People that don't understand the concept of a zipper merge, and get mad at those that do.
There is a stop light about a quarter mile from my work on a local highway. The stop light is a merge point, because there is an exit from a major highway onto the local highway at the light, so three lanes have to quickly merge to two lanes. They force the two to merge at the stop light, that way the major highway traffic has a clear runway into the other lane another quarter mile down the road.
So naturally, everyone coming from my direction should split into the two lanes at the stop light when it's red, then zipper-merge when it turns green. This keeps the flow moving, and everyone gets to start rolling at the same time as they take turns merging while moving, and avoids the snake-style, stop-and-go delay that a single lane provides when each individual car has to wait on the one in front of it.

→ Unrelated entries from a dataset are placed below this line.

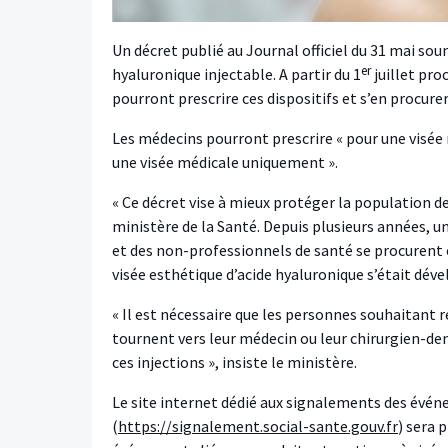
Un décret publié au Journal officiel du 31 mai sou
er
hyaluronique injectable. A partir du 1
juillet pro
pourront prescrire ces dispositifs et s’en procure
Les médecins pourront prescrire « pour une visée 
une visée médicale uniquement ».
« Ce décret vise à mieux protéger la population de
ministère de la Santé. Depuis plusieurs années, un
et des non-professionnels de santé se procurent e
visée esthétique d’acide hyaluronique s’était déve
« Il est nécessaire que les personnes souhaitant r
tournent vers leur médecin ou leur chirurgien-den
ces injections », insiste le ministère.
Le site internet dédié aux signalements des évén
(
https://signalement.social-sante.gouv.fr
) sera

I will usually pick the right lane, along with everyone else that works in our little business park area, because it gets you through faster if the cars in the left lane know that you are supposed to merge. But every day, there is someone in the left lane that is mad at people in the right lane for 'skipping' the line, as if it's an issue of morality and waiting in the miserable stop-and-go line with everyone else is the right thing to do.
And look, I get the idea of sharing in collective misery! I'm a Notre Dame football fan! But we don't NEED to share in this collective misery! Instead of getting aggressive and boxing me out when it's supposed to be my turn, and forcing me into the traffic dividers, or forcing the car behind you to deal with letting me in... just merge normally! I promise I'm not trying to line jump. I'm trying to use the traffic flow in the logically intended way. You shouldn't be throwing your hands up in the rearview or gesturing aggressively at me because I know how this works.